Flexing her playwriting skills, she wrote a monologue about the way Muslim women, who wear a niqab, are viewed and treated. Through her piece Azimun expressed her reasons for wearing the niqab and shared the prejudices that she had experienced. She found this process very empowering, “My main goal was to push myself beyond my comfort zone and to demonstrate that, despite wearing a veil and being a Muslim girl, I was still capable of speaking my mind. Thanks to this Arts Award experience, I was able to learn different skills and be more creative. I shared my deepest opinions and the story about my veil. I wanted them to realise that a veil is nothing to be afraid of and that behind it is a human with loads of energy and courage.”

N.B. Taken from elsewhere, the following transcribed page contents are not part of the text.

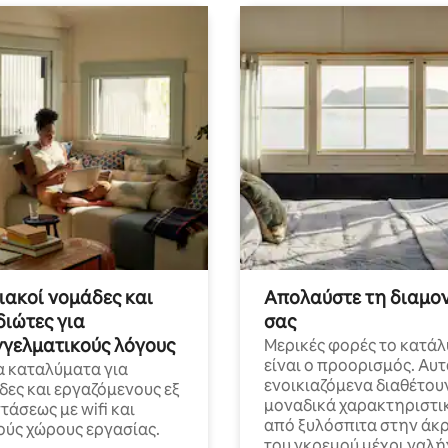
ακοί νομάδες και
Απολαύστε τη διαμο
διώτες για
σας
γελματικούς λόγους
Μερικές φορές το κατά
είναι ο προορισμός. Αυτ
α καταλύματα για
ενοικιαζόμενα διαθέτου
δες και εργαζόμενους εξ
μοναδικά χαρακτηριστι
άσεως με wifi και
από ξυλόσπιτα στην άκ
ούς χώρους εργασίας.
του γκρεμού μέχρι γαλή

Once again, Esther was wowed by Azimun’s bravery and skill in translating this personal subject for the stage, “Through screenings of the monologue, she facilitated an open discussion with people from a variety of backgrounds. The overall feedback was a deeper understanding and respect for women who choose to cover their faces. Her further research then championed the rights of Muslim women to participate in theatre productions and advocated for their right to wear religious clothing of choice.”

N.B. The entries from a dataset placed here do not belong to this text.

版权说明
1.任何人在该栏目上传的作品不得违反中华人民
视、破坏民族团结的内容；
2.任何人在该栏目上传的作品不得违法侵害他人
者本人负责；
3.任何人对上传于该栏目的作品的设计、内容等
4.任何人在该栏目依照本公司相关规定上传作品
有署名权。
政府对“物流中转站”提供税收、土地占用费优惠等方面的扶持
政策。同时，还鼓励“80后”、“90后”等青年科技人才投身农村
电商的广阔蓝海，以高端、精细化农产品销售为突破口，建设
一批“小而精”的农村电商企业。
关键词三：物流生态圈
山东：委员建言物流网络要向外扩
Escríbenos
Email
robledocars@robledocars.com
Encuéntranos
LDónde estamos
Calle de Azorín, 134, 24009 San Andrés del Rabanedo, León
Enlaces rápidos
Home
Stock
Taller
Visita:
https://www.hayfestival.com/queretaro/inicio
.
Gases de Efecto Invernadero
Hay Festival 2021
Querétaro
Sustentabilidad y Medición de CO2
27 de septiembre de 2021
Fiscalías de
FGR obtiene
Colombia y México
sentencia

Azimun leading an Arts Award session with young people on portraiture
For her Gold Arts Award leadership project, Azimun chose to teach portrait drawing to a class of teenage, unaccompanied asylum seekers with no English skills.
Drawing on her own experiences, of coming to the UK without the native language, Azimun carefully crafted and delivered a series of extra-curricular classes. She was passionate about upskilling her peers, “I had previously taught a class that knew no English and I always wanted to help ESOL students to gain in confidence. I have been in the same situation and know how hard it can be.”
Once again, Esther was impressed with the skill and sensitivity that Azimun showed, “She helped to create an art exhibition that these young learners were extremely proud of and helped them to feel a sense of achievement and belonging in a very short space of time.”
For Azimun herself, this experience has been transformational, “My communication abilities have significantly increased. I’ve learned a lot about performing monologues, from the actor’s posture to their tone of voice. My level of confidence has increased in ways I could never have imagined. I used to get so anxious before every presentation. Teaching the class, I felt secure, and the words came without hesitation or fear.”
Today, more than ever, we must ensure our children and young people have access to the arts. Creative learning enriches and empowers us in so many ways.
Azimun’s case study proves that the Gold Arts Award has a key part to play in honing the creative, interpersonal and leadership skills of the next generation.
For Azimun, it has left a lasting impact and she is keen to continue on her journey, “The Arts Award opportunity has completely altered my life and made me more open to new experiences. I would be more than interested in learning about any further programmes.”
Esther, and the Bradford College team, couldn’t be prouder of her achievements,
“I am sure that you would agree that as a young South Asian woman, Azimun is a role model of what can be achieved through participation in the Arts Award and how you can go on to positively influence those around you.”
IVE shall continue to champion and support Arts Award excellence and achievement into the future. Azimun’s experience shows how the qualification transcends backgrounds and cultures, upskilling young people for these modern times.